Kaum Zeit für die Familie
Abromavicius weiss, dass die Zeit drängt. Die durchschnittliche Amtsdauer eines ukrainischen Wirtschaftsministers betrage knapp zwölf Monate, erklärt er unumwunden. Am liebsten würde er mindestens zwei Jahre bleiben, um alle Reformvorhaben umzusetzen. Aber die Politik in der Ukraine ist zu volatil, als dass man sich darauf verlassen könnte. Man muss die Chancen nutzen. Von daher kann es der Minister verschmerzen, dass er seine Familie derzeit wenig sieht und kaum Freizeit hat. Zu seinem Hobby, dem Tennisspielen, kommt er noch alle paar Wochen.

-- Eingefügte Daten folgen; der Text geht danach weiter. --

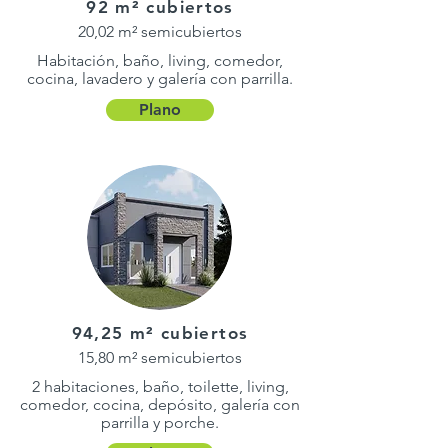
92 m² cubiertos
20,02 m² semicubiertos
Habitación, baño, living, comedor,
cocina, lavadero y galería con parrilla.
Plano
94,25 m² cubiertos
15,80 m² semicubiertos
2 habitaciones, baño, toilette, living,
comedor, cocina, depósito, galería con
parrilla y porche.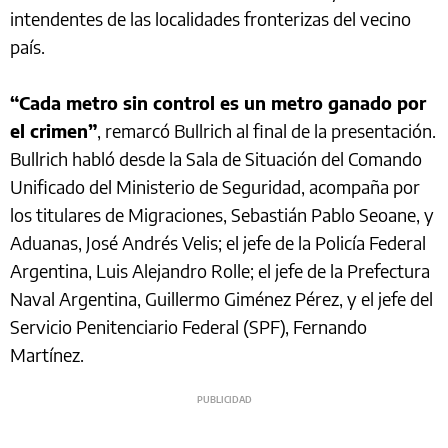
intendentes de las localidades fronterizas del vecino
país.
“Cada metro sin control es un metro ganado por
el crimen”
, remarcó Bullrich al final de la presentación.
Bullrich habló desde la Sala de Situación del Comando
Unificado del Ministerio de Seguridad, acompaña por
los titulares de Migraciones, Sebastián Pablo Seoane, y
Aduanas, José Andrés Velis; el jefe de la Policía Federal
Argentina, Luis Alejandro Rolle; el jefe de la Prefectura
Naval Argentina, Guillermo Giménez Pérez, y el jefe del
Servicio Penitenciario Federal (SPF), Fernando
Martínez.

Auf den Fluren des Wirtschaftsministeriums wimmelt es von «Aussenseitern»: jungen Ukrainern, die im Westen ausgebildet wurden und perfektes Englisch sprechen; Balten, die beim Reformieren der Ukraine mithelfen; Spezialisten aus der Privatwirtschaft. Dass Abromavicius solche Leute anziehen konnte, ist nicht selbstverständlich. Als Beamter verdient man umgerechnet nur wenige hundert Dollar pro Monat. Wie kann das aufgehen? Nicht nur braucht es die Motivation, aus freien Stücken für eine bessere Zukunft der Ukraine zu arbeiten. Ebenso bedingt es finanzielle Unabhängigkeit. Augenzwinkernd erklärt Abromavicius, seine gut verdienende Frau müsse jetzt die Familie durchbringen. Etwas ernster fügt er an, als ehemaliger Manager in der Finanzbranche verfüge er über ein beträchtliches Vermögen. Dorthin will er auch zurück, wenn die Arbeit als Wirtschaftsminister dereinst getan ist.